# bucklys falls herping(vic)



## geckos_are_great (Nov 12, 2009)

im going to buckly falls on sunday because dad wants to go trout fishing but im not that interested in fishing. so im just wondering what types of reptiles are around there.??? any help would be great.


----------



## ryanharvey1993 (Nov 12, 2009)

you will know when you get back wont you....


----------



## geckos_are_great (Nov 12, 2009)

lol so true.but i would still like to know what people have found around.


----------



## kidsheart (Nov 12, 2009)

haha "bucklys falls" ... hmmmm doesnt sound too promising haha


----------



## jinin (Nov 12, 2009)

haha, lol.


----------



## geckos_are_great (Nov 12, 2009)

lol. but seriously what might i find out that way


----------



## JoshMVG (Nov 12, 2009)

I dont know bout herps, but iv heard people go there for trout


----------



## jinin (Nov 13, 2009)

lol i feel sorry for this guy, no one can help him but state the obvious lol.


----------



## Alexandra (Nov 13, 2009)

They have tiger snakes and copperheads around there.. but thats all i know of..


----------



## geckos_are_great (Nov 13, 2009)

hmm. o well ill post some pictures of the stuff i find when i get back.


----------



## Brown_Hair (Nov 13, 2009)

Fishing is good for you, it puts hair on your chest! Throw a line in, sit back and sink some beer!


----------



## ryanharvey1993 (Nov 13, 2009)

Brown_Hair said:


> Fishing is good for you, it puts hair on your chest! Throw a line in, sit back and sink some beer!


 
great advice for a 13 year old :lol:


----------



## Brown_Hair (Nov 13, 2009)

lol it is, im shure he wants hair on the chest to get the girlies! 
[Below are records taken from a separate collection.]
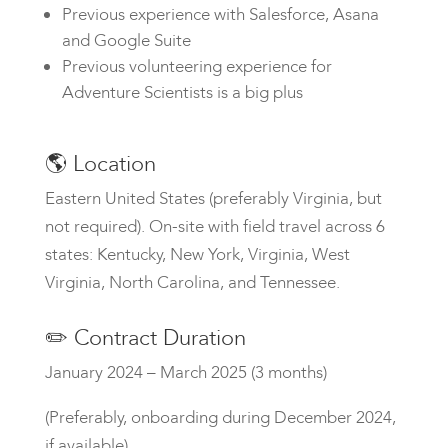
Previous experience with Salesforce, Asana
and Google Suite
Previous volunteering experience for
Adventure Scientists is a big plus
🌎
Location
Eastern United States (preferably Virginia, but
not required). On-site with field travel across 6
states: Kentucky, New York, Virginia, West
Virginia, North Carolina, and Tennessee.
✏️
Contract Duration
January 2024 – March 2025
(3 months)
(Preferably, onboarding during December 2024,
if available)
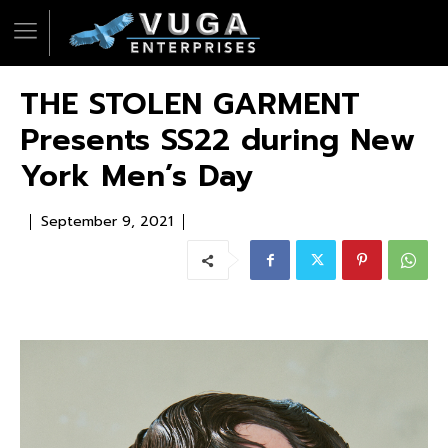
THE STOLEN GARMENT
Presents SS22 during New
York Men’s Day
September 9, 2021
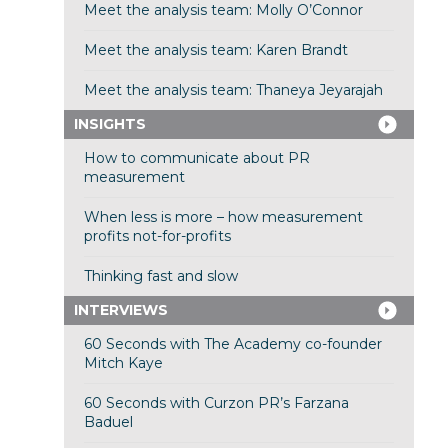
Meet the analysis team: Molly O’Connor
Meet the analysis team: Karen Brandt
Meet the analysis team: Thaneya Jeyarajah
INSIGHTS
How to communicate about PR
measurement
When less is more – how measurement
profits not-for-profits
Thinking fast and slow
INTERVIEWS
60 Seconds with The Academy co-founder
Mitch Kaye
60 Seconds with Curzon PR’s Farzana
Baduel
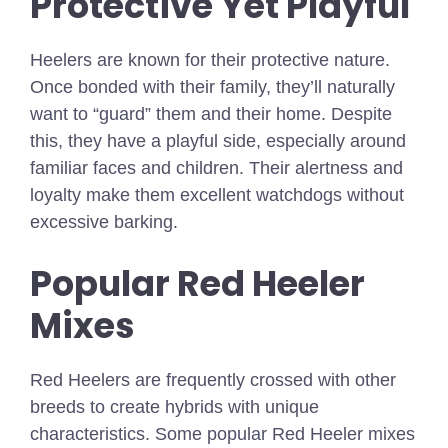
Protective Yet Playful
Heelers are known for their protective nature.
Once bonded with their family, they’ll naturally
want to “guard” them and their home. Despite
this, they have a playful side, especially around
familiar faces and children. Their alertness and
loyalty make them excellent watchdogs without
excessive barking.
Popular Red Heeler
Mixes
Red Heelers are frequently crossed with other
breeds to create hybrids with unique
characteristics. Some popular Red Heeler mixes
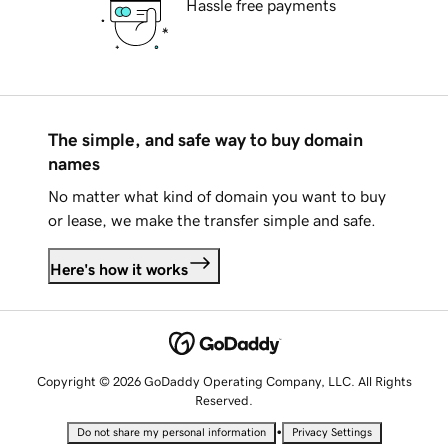
Hassle free payments
The simple, and safe way to buy domain
names
No matter what kind of domain you want to buy
or lease, we make the transfer simple and safe.
Here's how it works
Copyright © 2026 GoDaddy Operating Company, LLC. All Rights
Reserved.
•
Do not share my personal information
Privacy Settings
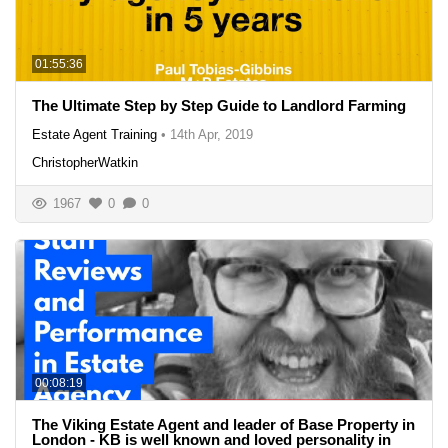
01:55:36
The Ultimate Step by Step Guide to Landlord Farming
Estate Agent Training
•
14th Apr, 2019
ChristopherWatkin
1967
0
0
00:08:19
The Viking Estate Agent and leader of Base Property in
London - KB is well known and loved personality in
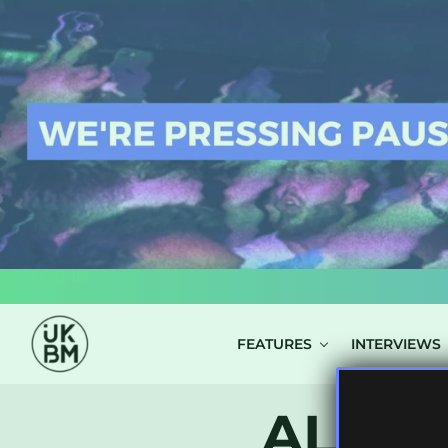
LOG IN
FEATURES
INTERVIEWS
ALL P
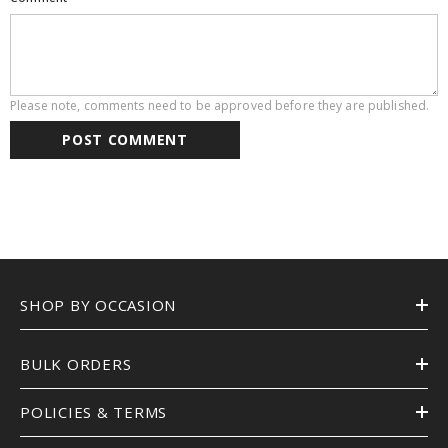
Please note, comments need to be approved before they are published.
SHOP BY OCCASION
BULK ORDERS
POLICIES & TERMS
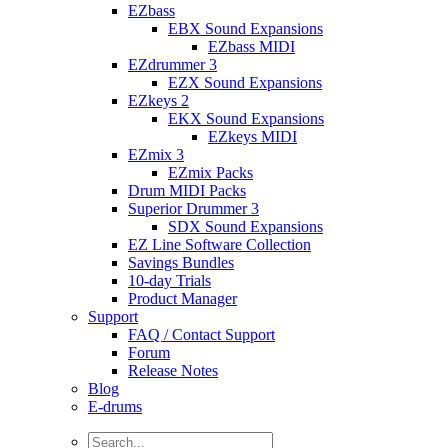
EZbass
EBX Sound Expansions
EZbass MIDI
EZdrummer 3
EZX Sound Expansions
EZkeys 2
EKX Sound Expansions
EZkeys MIDI
EZmix 3
EZmix Packs
Drum MIDI Packs
Superior Drummer 3
SDX Sound Expansions
EZ Line Software Collection
Savings Bundles
10-day Trials
Product Manager
Support
FAQ / Contact Support
Forum
Release Notes
Blog
E-drums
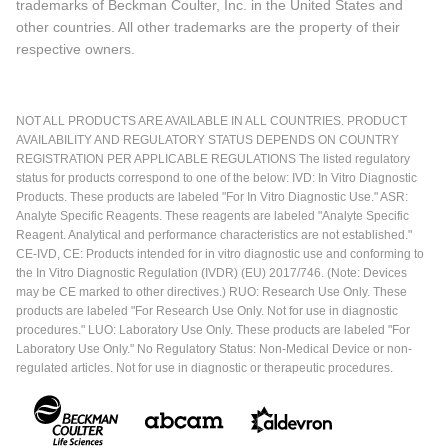
trademarks of Beckman Coulter, Inc. in the United States and
other countries. All other trademarks are the property of their
respective owners.
NOT ALL PRODUCTS ARE AVAILABLE IN ALL COUNTRIES. PRODUCT
AVAILABILITY AND REGULATORY STATUS DEPENDS ON COUNTRY
REGISTRATION PER APPLICABLE REGULATIONS The listed regulatory
status for products correspond to one of the below: IVD: In Vitro Diagnostic
Products. These products are labeled "For In Vitro Diagnostic Use." ASR:
Analyte Specific Reagents. These reagents are labeled "Analyte Specific
Reagent. Analytical and performance characteristics are not established."
CE-IVD, CE: Products intended for in vitro diagnostic use and conforming to
the In Vitro Diagnostic Regulation (IVDR) (EU) 2017/746. (Note: Devices
may be CE marked to other directives.) RUO: Research Use Only. These
products are labeled "For Research Use Only. Not for use in diagnostic
procedures." LUO: Laboratory Use Only. These products are labeled "For
Laboratory Use Only." No Regulatory Status: Non-Medical Device or non-
regulated articles. Not for use in diagnostic or therapeutic procedures.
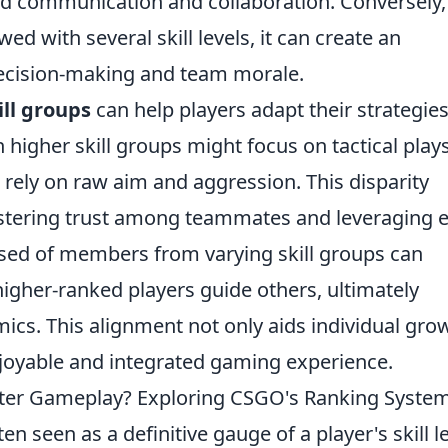
ed communication and collaboration. Conversely,
 with several skill levels, it can create an
decision-making and team morale.
ill groups
can help players adapt their strategie
in higher skill groups might focus on tactical plays
 rely on raw aim and aggression. This disparity
stering trust among teammates and leveraging 
sed of members from varying skill groups can
igher-ranked players guide others, ultimately
ics. This alignment not only aids individual gro
njoyable and integrated gaming experience.
tter Gameplay? Exploring CSGO's Ranking Syste
ten seen as a definitive gauge of a player's skill le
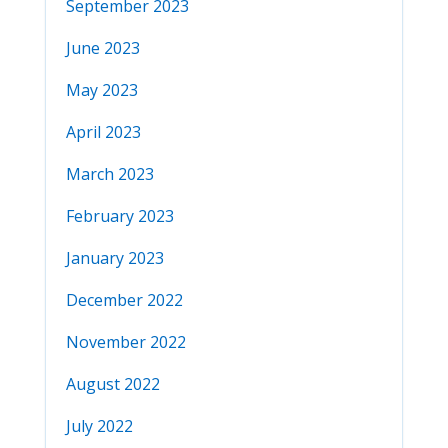
September 2023
June 2023
May 2023
April 2023
March 2023
February 2023
January 2023
December 2022
November 2022
August 2022
July 2022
I didnt say get tanked and march down to king st! lol im shure he would be able to share a beer with his daddy. And besides i think having a beer or 2 is a bit safer for a 13 year old thank walking around looking for vens!!


----------



## geckos_are_great (Nov 13, 2009)

nah beer tastes like crap. and ive decided im goin to do abit of fishing with dad i will hopfully catch some red fin


----------



## Brown_Hair (Nov 13, 2009)

When i was younger beer was not the best either! It will grow on you tho! Good on ya, spend some time with your dad, im shure he will appreaciate it!


----------



## geckos_are_great (Nov 15, 2009)

wow buckleys falls is awsome. i saw hundreds of golden water skinks and four massive cunningham skinks. but i didnt get any pictures because we left the camera at home. and then we went fishing and caught four massive redfin they would have all been just over 1kg. ill post some pictures of them tomorro. maybey


----------



## ryanharvey1993 (Nov 15, 2009)

geckos_are_great said:


> wow buckleys falls is awsome. i saw hundreds of golden water skinks and four massive cunningham skinks. but i didnt get any pictures because we left the camera at home. and then we went fishing and caught four massive redfin they would have all been just over 1kg. ill post some pictures of them tomorro. maybey


 
you didnt take any of the skinks home did you?


----------



## Acrochordus (Nov 15, 2009)

geckos_are_great said:


> wow buckleys falls is awsome. i saw hundreds of golden water skinks and four massive cunningham skinks. but i didnt get any pictures because we left the camera at home. and then we went fishing and caught four massive redfin they would have all been just over 1kg. ill post some pictures of them tomorro. maybey


How can you post pic's if you left the camera at home?
Thanks Tim.


----------



## Chrisreptile (Nov 15, 2009)

Acrochordus said:


> How can you post pic's if you left the camera at home?
> Thanks Tim.



He took the fish home?


----------



## ryanharvey1993 (Nov 15, 2009)

Chrisreptile said:


> He took the fish home?


 
He took the skinks home?


----------



## Acrochordus (Nov 15, 2009)

Chrisreptile said:


> He took the fish home?


Ohhh pic's of the fish.
Thanks Tim.


----------



## reptilerob (Nov 15, 2009)

Awesome, sounds like you had a great day mate. I cant wait to see you redfin photos!!


----------



## geckos_are_great (Nov 15, 2009)

yeah we kept the fish to eat so we got some pictures of them when we got home


----------



## geckos_are_great (Nov 16, 2009)

*redfin*

ok heres a picture of the redfin.hope you like it.


----------



## reptilerob (Nov 16, 2009)

Lovely feed of reddies mate, you and your old man done well. Did you get them on bait or lures?


----------



## geckos_are_great (Nov 16, 2009)

lures. dad hates using bait. apart from when we go blackfishing


----------